Uckmann M-S, Stattin M, Zehetner C, Neururer S, Speicher L
Klinik für Augenheilkunde, Johann Wolfgang Goethe Universität Frankfurt, Frankfurt am Main, Deutschland.
Augenabteilung, Krankenhaus Rudolfstiftung Wien, Juchgasse 25, 1030, Wien, Österreich.
Ophthalmologe. 2019 Mar;116(3):253-260. doi: 10.1007/s00347-018-0655-7.
Modern cataract surgery not only consists of a minimally invasive lens extraction but also of the implantation of a suitable intraocular lens.
The aim of this prospective trial was a comparison of the predicted refractive error of two optical biometers, the IOLMaster 500 and LenStar LS 900 for intraocular lens power calculation in cataract surgery.

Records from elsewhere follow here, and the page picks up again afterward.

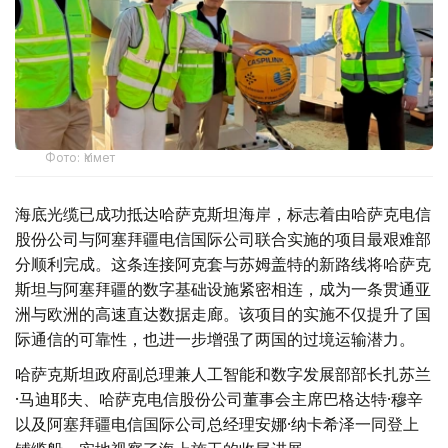
Фото: Үкімет
海底光缆已成功抵达哈萨克斯坦海岸，标志着由哈萨克电信
股份公司与阿塞拜疆电信国际公司联合实施的项目最艰难部
分顺利完成。这条连接阿克套与苏姆盖特的新路线将哈萨克
斯坦与阿塞拜疆的数字基础设施紧密相连，成为一条贯通亚
洲与欧洲的高速直达数据走廊。该项目的实施不仅提升了国
际通信的可靠性，也进一步增强了两国的过境运输潜力。
哈萨克斯坦政府副总理兼人工智能和数字发展部部长扎苏兰
·马迪耶夫、哈萨克电信股份公司董事会主席巴格达特·穆辛
以及阿塞拜疆电信国际公司总经理安娜·纳卡希泽一同登上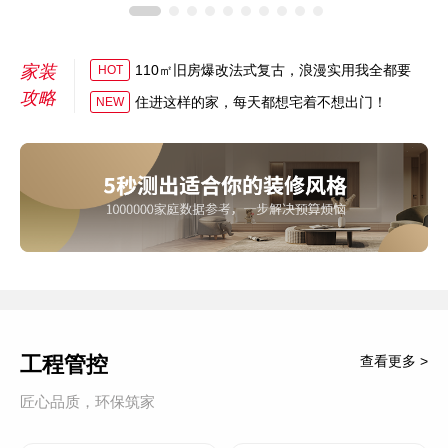
家装
110㎡旧房爆改法式复古，浪漫实用我全都要
HOT
攻略
住进这样的家，每天都想宅着不想出门！
NEW
工程管控
查看更多 >
匠心品质，环保筑家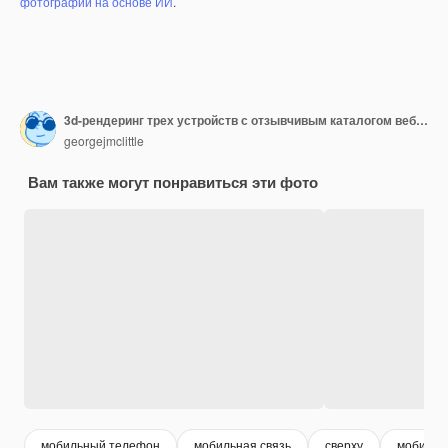
фотографий на основе ИИ
.
3d-рендеринг трех устройств с отзывчивым каталогом веб-сайта дизайна интерьера на экране на деревянном рабочем столе, вид сверху
georgejmclittle
Вам также могут понравиться эти фото
мобильный телефон
мобильная связь
сверху
мобильн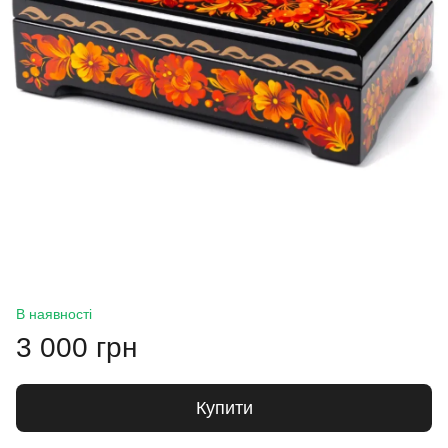
В наявності
3 000 грн
Купити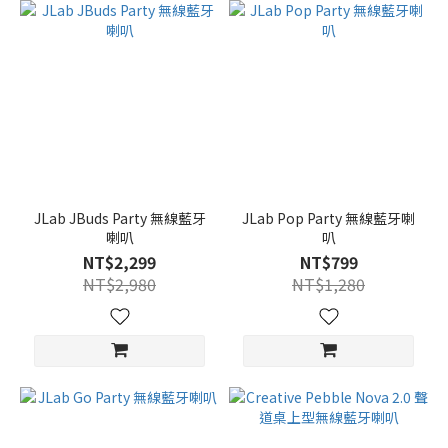
JLab JBuds Party 無線藍牙
JLab Pop Party 無線藍牙喇
喇叭
叭
NT$2,299
NT$799
NT$2,980
NT$1,280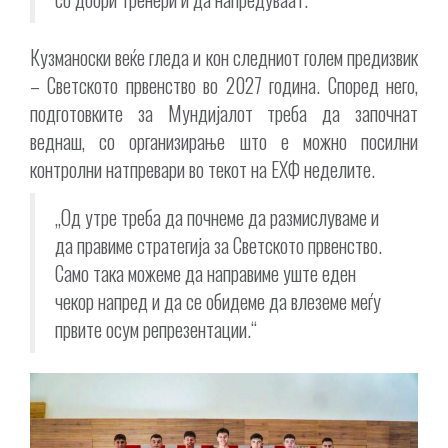
Кузманоски веќе гледа и кон следниот голем предизвик
– Светското првенство во 2027 година. Според него,
подготовките за Мундијалот треба да започнат
веднаш, со организирање што е можно посилни
контролни натпревари во текот на ЕХФ неделите.
„Од утре треба да почнеме да размислуваме и
да правиме стратегија за Светското првенство.
Само така можеме да направиме уште еден
чекор напред и да се обидеме да влеземе меѓу
првите осум репрезентации.“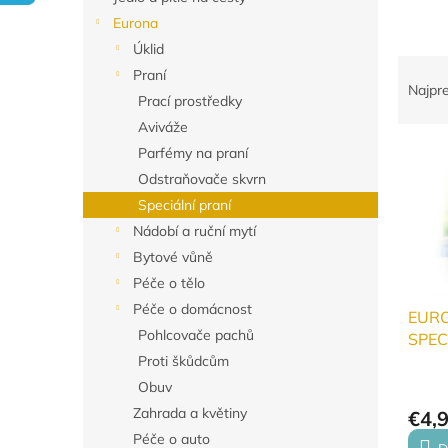
Eurona
Úklid
R
Praní
a
Najpr
Prací prostředky
d
Aviváže
e
V
n
Parfémy na praní
ý
i
Odstraňovače skvrn
p
e
Speciální praní
i
p
Nádobí a ruční mytí
s
r
Bytové vůně
p
o
r
d
Péče o tělo
o
u
Péče o domácnost
EUR
d
k
Pohlcovače pachů
SPECI
u
t
250g
Proti škůdcům
k
o
Obuv
t
v
Zahrada a květiny
o
€4,
v
Péče o auto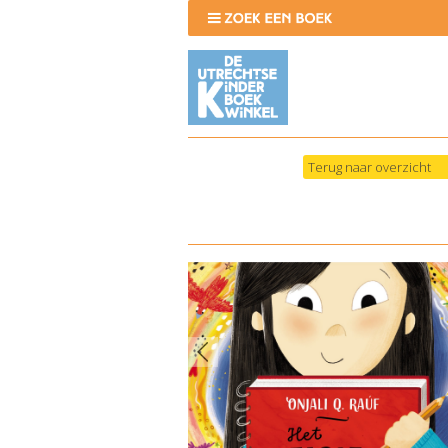
Terug naar overzicht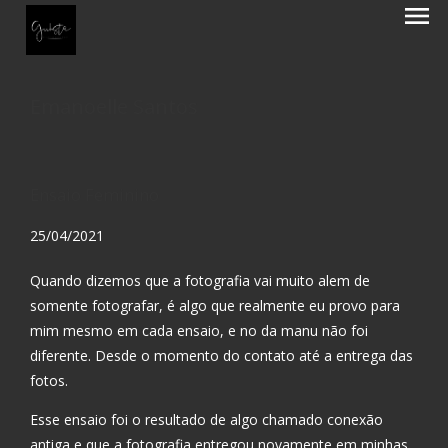
menu
Emanoelle Santos
Ensaio Feminino
25/04/2021
Quando dizemos que a fotografia vai muito alem de
somente fotografar, é algo que realmente eu provo para
mim mesmo em cada ensaio, e no da manu não foi
diferente. Desde o momento do contato até a entrega das
fotos.
Esse ensaio foi o resultado de algo chamado conexão
antiga e que a fotografia entregou novamente em minhas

This was a prospective, analytical, comparative, non-masked study. A total of 86 eyes of 86 patients were examined and measured with both instruments before and after uneventful cataract surgery. Primary outcome measures were the differences of the predicted refractive error of both instruments. The predicted refractive error was calculated with different formulas. The results were compared to each other, to the desired target refraction as well as to the postoperative spherical equivalent.

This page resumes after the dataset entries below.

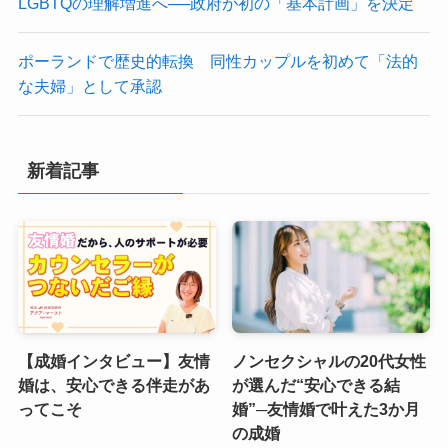
LGBTQの理解増進へ──政府が初の「基本計画」を決定
ポーランドで歴史的転換 同性カップルを初めて「法的
な夫婦」として承認
新着記事
【成婚インタビュー】友情
ノンセクシャルの20代女性
婚は、安心できる伴走があ
が選んだ“安心できる結
ってこそ
婚”─友情婚で叶えた3か月
の成婚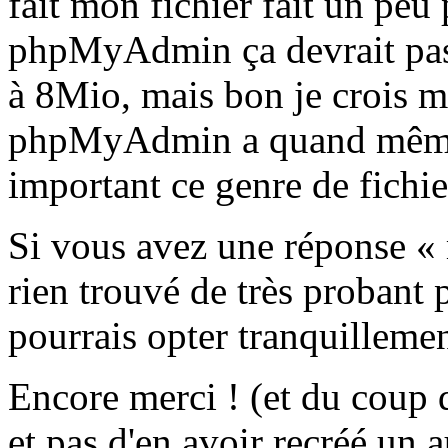
fait mon fichier fait un pe
phpMyAdmin ça devrait pass
à 8Mio, mais bon je crois m
phpMyAdmin a quand même t
important ce genre de fichier
Si vous avez une réponse « m
rien trouvé de très probant
pourrais opter tranquilleme
Encore merci ! (et du coup d
et pas d'en avoir recréé un a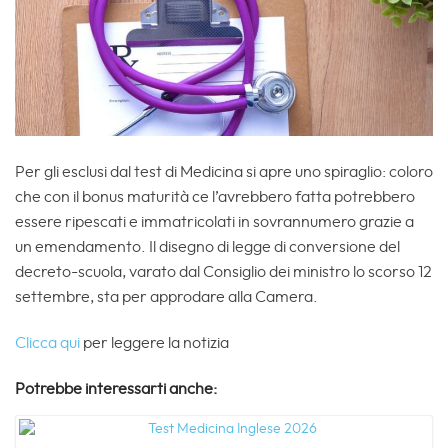
Per gli esclusi dal test di Medicina si apre uno spiraglio: coloro
che con il bonus maturità ce l’avrebbero fatta potrebbero
essere ripescati e immatricolati in sovrannumero grazie a
un emendamento. Il disegno di legge di conversione del
decreto-scuola, varato dal Consiglio dei ministro lo scorso 12
settembre, sta per approdare alla Camera.
Clicca qui
per leggere la notizia
Potrebbe interessarti anche:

The mean differences in predicted refractive error of both instruments varied between 0.9 ± 0.19 (standard deviation) diopters (D) and 0.18 ± 0.30 D depending on the chosen formula. The IOLMaster 500 predicted less difference to the desired target refraction as well as to the spherical equivalent than the LenStar LS 900 with nearly all formulas.
Both devices generated reproducible exact data with only a small deviation from the desired target refraction and from the postoperative spherical equivalent. There were statistically significant differences based on the chosen a‑constants as well as the utilized measurement methods of both instruments.
现代白内障手术不仅包括微创晶状体摘除,还包括植入合适的人工晶状体。
这项前瞻性试验的目的是比较两种光学生物测量仪(IOLMaster 500和LenStar LS 900)在白内障手术中计算人工晶状体度数时预测的屈光不正。
这是一项前瞻性、分析性、对比性、非盲法研究。对86例患者的86只眼在白内障手术顺利进行前后分别用两种仪器进行检查和测量。主要观察指标是两种仪器预测屈光不正的差异。用不同公式计算预测屈光不正。将结果相互比较,与期望的目标屈光以及术后球镜等效度进行比较。
根据所选公式,两种仪器预测屈光不正的平均差异在0.9±0.19(标准差)屈光度(D)和0.18±0.30 D之间。使用几乎所有公式时,IOLMaster 500预测的与期望目标屈光以及球镜等效度的差异均小于LenStar LS 900。
两种设备均能产生可重复的精确数据,与期望目标屈光和术后球镜等效度的偏差都很小。基于所选的a常数以及两种仪器使用的测量方法,存在统计学上的显著差异。